# I cant climax during sex anymore...



## Steff1611

Hi all... This might be TMI for you all but i guess this is what these forums are for!!

Im 18 weeks pregnant and i dont have a great sex drive... but i try to do it even when im not that horny just because i know it isnt my partners fault that iv lost my mojo!

I enjoy sex when i get into it... My partner always gets a look in his eyes when he is really close to ejaculating so i know i can start to relax, when he is very close, that is when i enjoy it most. I feel as though im about to reach climax but then it totally goes.

Basically i want to know if this is normal as its not like im not enjoying the sex. I am...but cant finish :(

Please help me

xxx


----------



## mummystheword

Do you think maybe it is because you are subconsciously worried about damaging the baby? I know I worried about this at first, I know it is perfectly safe, but I still feel like this now. I know it is a lot easier said than done, but maybe try to relax and the rest will happen naturally. I have found since becoming pg that I don't have much drive, but once I get into it ( :blush: ) I probably enjoy it more as things seem to be more sensitive now :winkwink:


----------



## Sofiekirsten

Apparently it's completely normal I am exactly the same...
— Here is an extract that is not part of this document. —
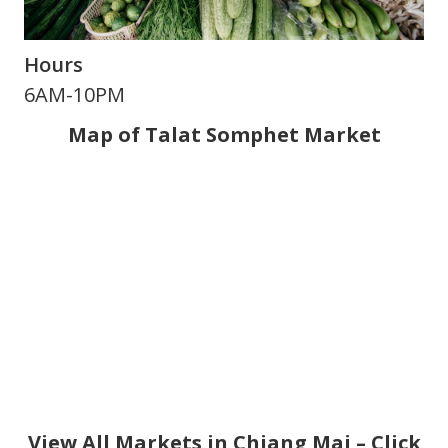
Hours
6AM-10PM
Map of Talat Somphet Market
View All Markets in Chiang Mai – Click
I miss being able to climax lol 

:flower:


----------



## fluttery

I miss having sex! lol.. 
I haven't had any since January due to low placenta.. 
But in my first pregnancy I never had any drive at all and never climax. But as soon as the 6 weeks were up after baby, I was wanting it bad.. lol.. 
Im sure it will return after baby..


----------



## readyformore

I laughed when I read your post. I don't know anyone else that couldn't climax while pregnant!
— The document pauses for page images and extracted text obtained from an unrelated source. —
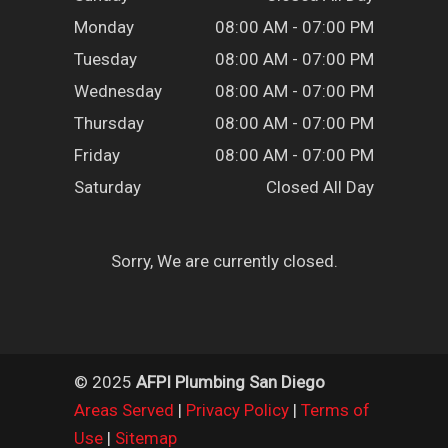
Monday
08:00 AM - 07:00 PM
Tuesday
08:00 AM - 07:00 PM
Wednesday
08:00 AM - 07:00 PM
Thursday
08:00 AM - 07:00 PM
Friday
08:00 AM - 07:00 PM
Saturday
Closed All Day
Sorry, We are currently closed.
© 2025
AFPI Plumbing San Diego
Areas Served
|
Privacy Policy
|
Terms of
Use
|
Sitemap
With my first 2 pregnancies, I always wanted to have sex, and I enjoyed it immensly, but I could never climax. Ugh. . . that was 9 months of frustration. I'd never experienced that problem before.

With my third, no problemo. . . So I guess it's just different with each pregnancy.

I've read that women can have either an increased orgasm, or a more difficult one while pregnant. Personally, I'd rather have increased!


----------



## missjaime

i know how you feel hun
i gave up trying i get such strong braxton hicks when we do it that it hurts so i figure il get the hubby have his wicked way and thats if for a few days its pretty much a once a week thing for us as hes a baker and works early hours so goes to bed way before i even want to so its more of a weekend event but even then i cant be stuffed. im never in the mood but im fine once we get into it. personally before i was pregnant it was a easy release since he knows what hes doing now it only happens if i do it myself which i hardly can be stuffed doing. 
good luck


----------



## magicbubble

i agree with what other people have said. but also, do you do any forplay before hand? i think it can take women a lot longer to get there than men anyway so it may help if your oh warms you up a bit before dipping his stick? you wont climax once hes finished cos hes had his fun and so maybe give up on the idea of finishing at the same time and get him to start you off early so you can maybe at least finish before him cos at least he can carry on till he is done.... does that make sense?


----------



## mr_random

My opinion as a man...this is where the term "Ladies first" is most important.
Plus I'm crap in bed so I gotta do what I can..lol


----------



## ClaireMuir123

Hey Steff!

I've only had sex once since I concieved, I've just not had the urge at all! But even previous to being pregnant I've only once been able to O during sex. It's nothing to do with either me or my partner 'not doing it right' lol I've just the way we do it lol. If you're finding it frustrating not O-ing during sex, get him to 'tickle your fancy' before or after it.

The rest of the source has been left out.